Drugs targeting NTRK gene fusions were among the first to receive tumor-agnostic approvals globally. The FDA and EMA have both approved larotrectinib and entrectinib for tumors harboring NTRK fusions, regardless of the cancer’s tissue of origin. China has been relatively cautious in this area, but the priority review of zurletrectinib suggests a growing openness to such approaches, especially when supported by strong clinical evidence and biomarker-driven trial designs.
InnoCare’s Broader Pipeline and Strategic Vision
Founded in 2015, InnoCare Pharma has quickly risen to prominence within China’s biotech ecosystem. With a robust pipeline that includes therapies for hematologic malignancies, solid tumors, and autoimmune diseases, the company is focused on addressing areas of high unmet medical need through innovative drug discovery and development.

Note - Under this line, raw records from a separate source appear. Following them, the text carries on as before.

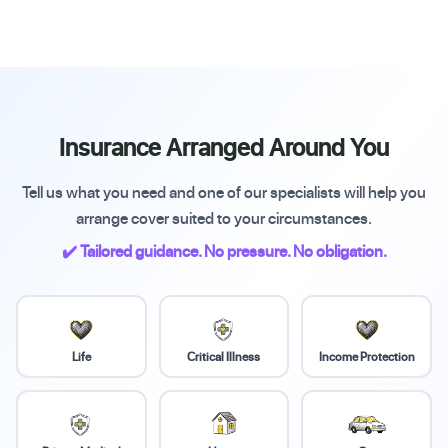
Insurance Arranged Around You
Tell us what you need and one of our specialists will help you
arrange cover suited to your circumstances.
✔️ Tailored guidance. No pressure. No obligation.
Life
Critical Illness
Income Protection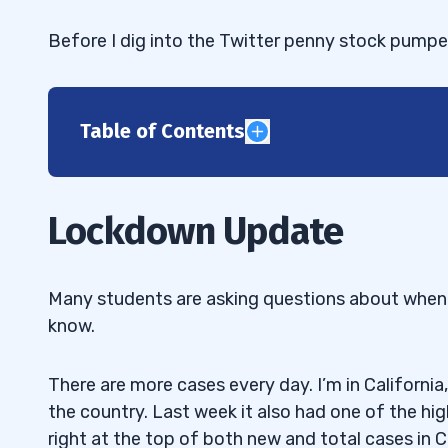
Before I dig into the Twitter penny stock pumper
Table of Contents
1
Support Karmagawa’s Yemen Fundraiser
1.1
Lockdown Update
2
“Was DLOC just a Twitter pump? How did
2.1
Many students are asking questions about when I 
one day?”
know.
The Twitter Penny Stock Pump Came B
2.2
There are more cases every day. I’m in Californi
“You sized down after a loss on $MARK
2.3
the country. Last week it also had one of the h
adjusting to the market or was it overtradi
right at the top of both new and total cases in Ca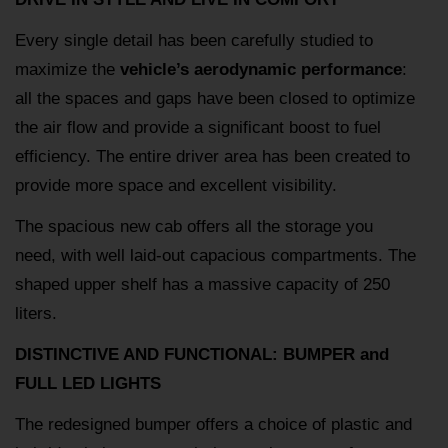
Every single detail has been carefully studied to
maximize the
vehicle’s aerodynamic performance
:
all the spaces and gaps have been closed to optimize
the air flow and provide a significant boost to fuel
efficiency. The entire driver area has been created to
provide more space and excellent visibility.
The spacious new cab offers all the storage you
need, with well laid-out capacious compartments. The
shaped upper shelf has a massive capacity of 250
liters.
DISTINCTIVE AND FUNCTIONAL: BUMPER and
FULL LED LIGHTS
The redesigned bumper offers a choice of plastic and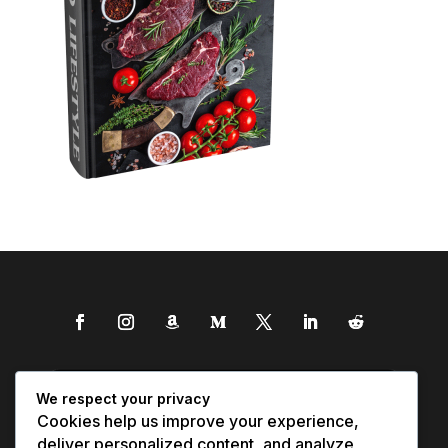
We respect your privacy
Cookies help us improve your experience,
deliver personalized content, and analyze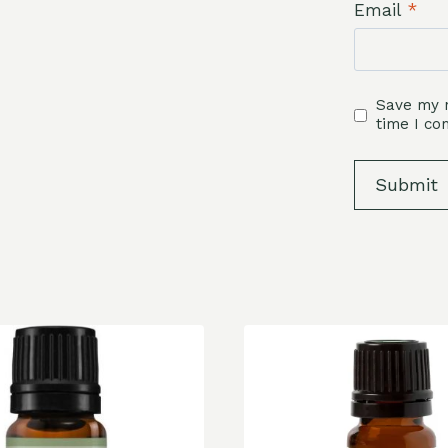
Email
*
Save my n
time I c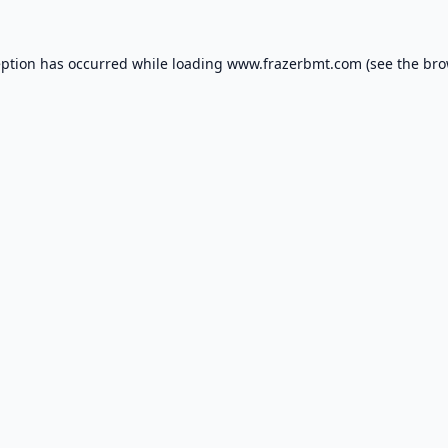
eption has occurred while loading
www.frazerbmt.com
(see the
bro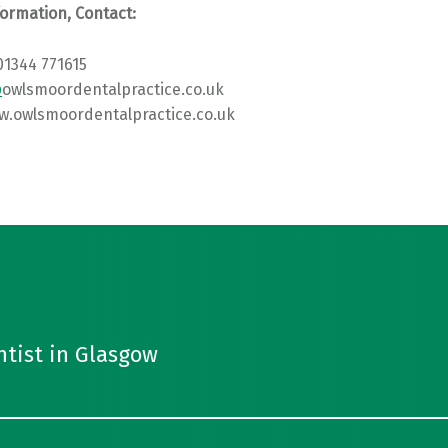
ormation, Contact:
01344 771615
@
owlsmoordentalpractice.co.uk
w.owlsmoordentalpractice.co.uk
ntist in Glasgow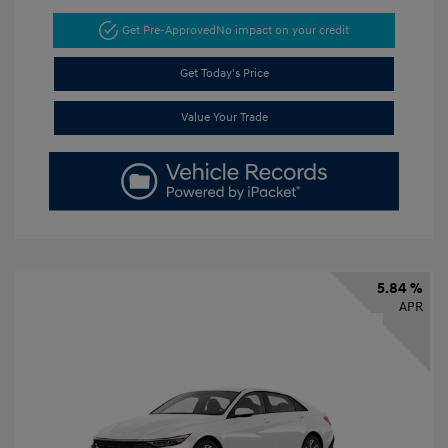
Get Pre-Approved
No impact on your credit
Get Today's Price
Value Your Trade
5.84 %
APR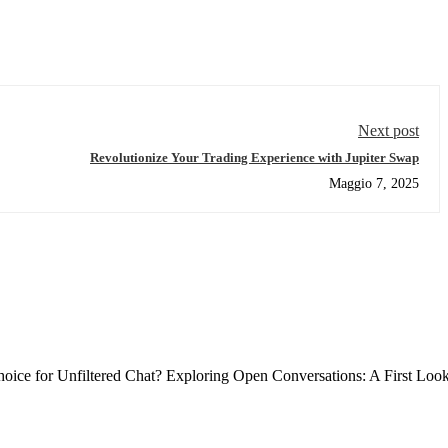
Next post
Revolutionize Your Trading Experience with Jupiter Swap
Maggio 7, 2025
ce for Unfiltered Chat? Exploring Open Conversations: A First Loo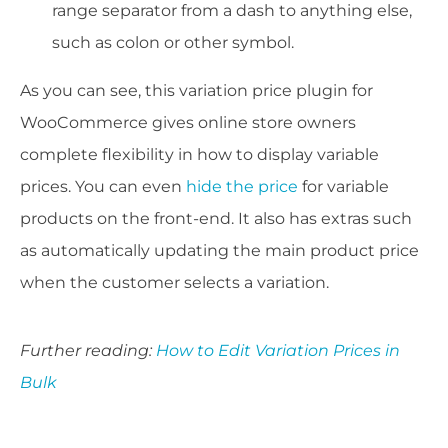
range separator from a dash to anything else,
such as colon or other symbol.
As you can see, this variation price plugin for
WooCommerce gives online store owners
complete flexibility in how to display variable
prices. You can even
hide the price
for variable
products on the front-end. It also has extras such
as automatically updating the main product price
when the customer selects a variation.
Further reading:
How to Edit Variation Prices in
Bulk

In addition to zurletrectinib, InnoCare’s portfolio includes orelabrutinib, a BTK inhibitor approved in China for the treatment of B-cell malignancies; ICP-488, a TYK2 inhibitor under development for autoimmune conditions; and other investigational agents targeting key oncogenic pathways.

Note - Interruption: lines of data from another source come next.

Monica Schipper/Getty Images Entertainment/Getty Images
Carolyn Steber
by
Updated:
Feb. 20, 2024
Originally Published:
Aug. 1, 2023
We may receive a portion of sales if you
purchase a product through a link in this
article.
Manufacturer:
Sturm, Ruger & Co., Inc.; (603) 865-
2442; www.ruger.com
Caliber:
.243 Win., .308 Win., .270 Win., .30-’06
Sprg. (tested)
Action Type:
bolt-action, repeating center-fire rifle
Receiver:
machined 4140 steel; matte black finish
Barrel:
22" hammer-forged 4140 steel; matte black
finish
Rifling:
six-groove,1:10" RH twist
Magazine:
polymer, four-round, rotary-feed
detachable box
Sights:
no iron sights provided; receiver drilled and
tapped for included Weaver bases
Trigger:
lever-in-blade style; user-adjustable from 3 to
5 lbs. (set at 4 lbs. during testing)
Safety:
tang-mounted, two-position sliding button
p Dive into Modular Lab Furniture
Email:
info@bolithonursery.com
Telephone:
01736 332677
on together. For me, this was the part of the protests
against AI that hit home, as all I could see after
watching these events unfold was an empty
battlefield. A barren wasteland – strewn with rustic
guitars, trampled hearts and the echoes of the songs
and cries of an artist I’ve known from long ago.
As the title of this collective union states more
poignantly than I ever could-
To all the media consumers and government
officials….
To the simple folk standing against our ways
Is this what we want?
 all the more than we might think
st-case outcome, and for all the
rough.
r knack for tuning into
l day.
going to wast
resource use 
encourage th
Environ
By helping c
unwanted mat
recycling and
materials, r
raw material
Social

By advancing zurletrectinib, InnoCare continues to demonstrate its commitment to pushing the boundaries of precision medicine and bringing transformative therapies to patients in China and beyond. The company is also exploring potential global expansion and out-licensing opportunities for key assets, positioning itself as a serious contender on the international biopharma stage.
The priority review designation for zurletrectinib marks an important regulatory milestone for InnoCare and offers renewed hope for patients living with NTRK fusion-positive cancers. If approved, zurletrectinib would become one of the first next-generation TRK inhibitors available in China, and potentially one of the first globally to demonstrate broad efficacy against resistance mutations in a real-world population.
With the review process now officially underway, InnoCare is preparing for potential commercial launch and expanding its efforts to increase awareness and access to TRK fusion testing across China. The company is also collaborating with leading hospitals and diagnostic laboratories to ensure that eligible patients can be rapidly identified and enrolled in future studies or treatment programs.
As precision oncology continues to evolve, drugs like zurletrectinib offer a glimpse into the future of cancer treatment—one where therapies are tailored not to the location of a tumor, but to its unique genetic drivers. For InnoCare and the patients it serves, that future may be closer than ever.